Error about reading parquet, but just after the reading I can read my df right so there is no issues with the reading right ?

I already tried, the write legacy format, and a lot of other stuff.

Can some of you help me ? (Feel free to ask any questions, or to request more codes/files)

Thank you ! Adrien

def get_data_raw_to_df(spark, nb_months=36, id_shop="-1"):
    '''get Data'''

    filename_list_paid = get_date_list(
        spark,
        "hdfs:///"   id_shop   "/master/order",
        id_shop,
        nb_months,
        "paid_"
        )

    filename_list_cart = get_date_list(
        spark,
        "hdfs:///"   id_shop   "/master/product",
        id_shop,
        nb_months,
        "cart_"
        )

    filename_list_view = get_date_list(
        spark,
        "hdfs:///"   id_shop   "/master/product",
        id_shop,
        nb_months,
        "view_"
        )

    empty_rdd = spark.sparkContext.emptyRDD()

    schema = StructType([
        StructField('cid', StringType(), True),
        StructField('sid', StringType(), True),
        StructField('product_id', StringType(), True),
        StructField('buy_product', IntegerType(), True),
        StructField('cart_product', IntegerType(), True),
        StructField('view_product', IntegerType(), True),
    ])

    df_users_items = empty_rdd.toDF(schema)

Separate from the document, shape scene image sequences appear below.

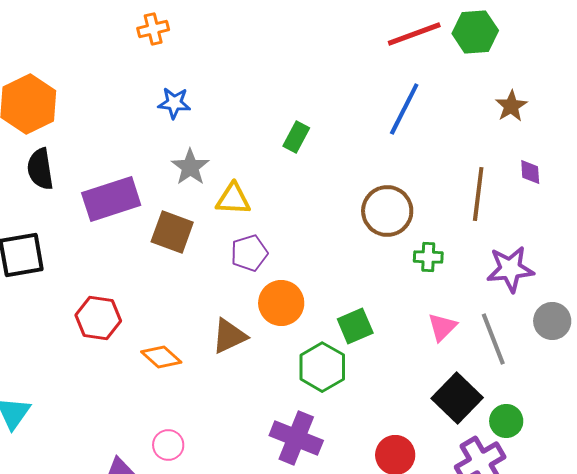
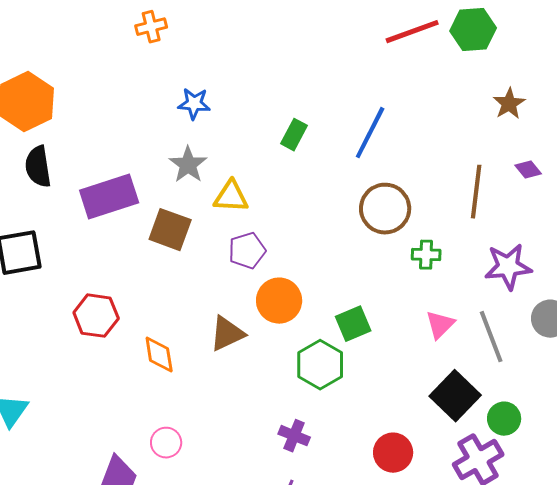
blue star: (174, 103) -> (194, 104), moved
blue line: (404, 109) -> (370, 133), moved
purple diamond: (530, 172) -> (528, 170), turned -36
orange diamond: (161, 357) -> (159, 355), turned 39
purple cross: (296, 438) -> (294, 436), size x0.6

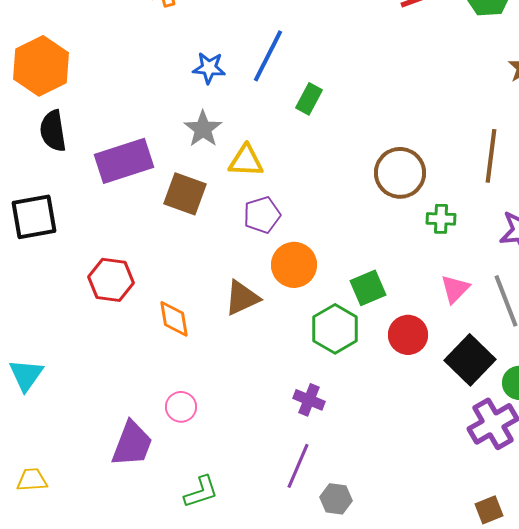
blue line: (370, 133) -> (268, 56), moved
red circle: (393, 453) -> (408, 335), moved

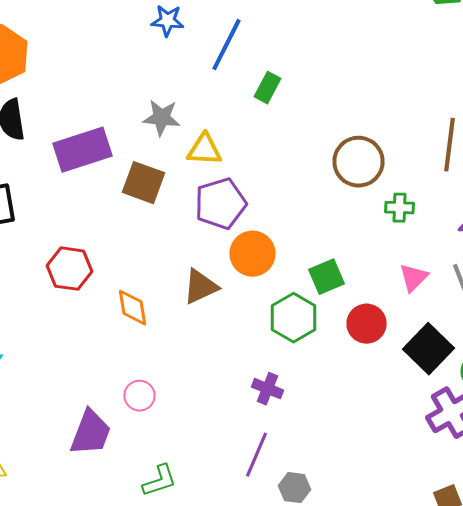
blue star: (209, 68) -> (168, 21), moved
gray star: (203, 129) -> (162, 118), turned -30
purple pentagon: (262, 215) -> (220, 204), size x1.4

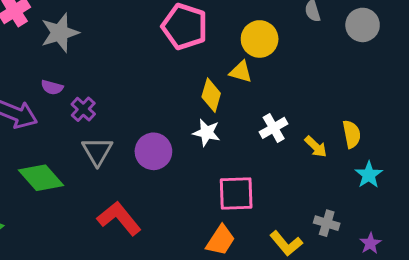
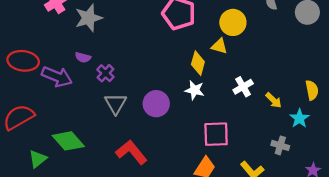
yellow semicircle: (352, 134) -> (312, 90), moved
cyan star: (369, 175) -> (299, 118), moved
green diamond: (41, 178) -> (68, 141), moved
gray cross: (327, 223) -> (280, 145), moved

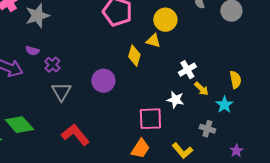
white cross: (243, 87) -> (187, 70), moved
white star: (195, 90) -> (175, 100), moved
purple circle: (156, 104) -> (103, 81), moved

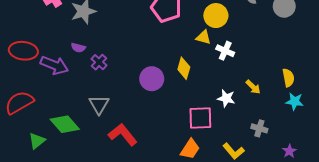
yellow diamond: (134, 56) -> (184, 68), moved
white cross: (187, 70) -> (225, 51), moved, turned -36
gray triangle: (61, 92) -> (99, 105), moved
cyan star: (224, 105) -> (295, 101), moved, turned -30

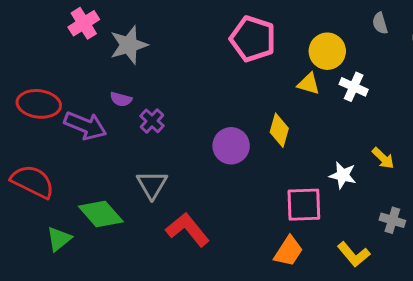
white cross: (225, 51) -> (354, 87), moved
red semicircle: (19, 102) -> (33, 181), turned 56

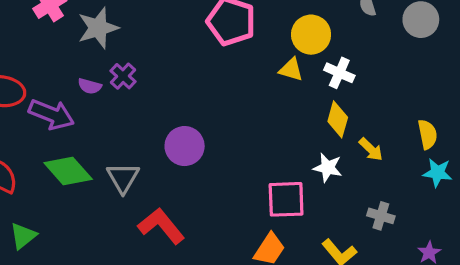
purple cross: (152, 121) -> (123, 76), moved
yellow diamond: (279, 130) -> (338, 119), moved
purple circle: (231, 146) -> (185, 146), moved
green diamond: (101, 214) -> (68, 171), moved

    if len(filename_list_paid) > 0:
        df_tmp_buy_product = spark.read.parquet(*filename_list_paid)\
                                .filter("is_bot == 'false'")\
                                .select('cid',
                                        'sid',
                                        F.explode('items'))\
                                .select('cid', 'sid',
                                        col("col.product_id"))\
                                .withColumn("buy_product",
                                            F.lit(5))
    if len(filename_list_cart) > 0:
        df_tmp_cart_product = spark.read.parquet(*filename_list_cart)\
                                .filter("is_bot == 'false'")\
                                .select('cid', 'sid',
                                        'product_id')\
                                .withColumn("cart_product",
                                            F.lit(2))
    if len(filename_list_view) > 0:
        df_tmp_view_product = spark.read.parquet(*filename_list_view)\
                                .filter("is_bot == 'false'")\
                                .select('cid', 'sid',
                                        'product_id')\
                                .withColumn("view_product",
                                            F.lit(1))

    try:
        # Setup product buy
        df_users_items = df_users_items\
            .unionByName(df_tmp_buy_product
                         .select('cid',
                                 'product_id',
                                 'sid',
                                 'buy_product'),
                         allowMissingColumns=True)
        # Can do thing form here
        df_tmp = (df_tmp_buy_product.select('cid', 'sid')
                  .unionByName(
                        df_tmp_cart_product.select('cid', 'sid'))
                  .unionByName(
                        df_tmp_view_product.select('cid', 'sid'))).distinct()
# Errors from here
...

Error log : https://justpaste.it/2y7jc

CodePudding user response：

spark.read.option('mergeSchema', True).parquet(*filename_list_paid) might help. Or you could try reading this specific file.

Use spark.read.parquet('.../order/paid__20220324.parquet/part-00039-ff535f97*').printSchema() to see if you have String or other types.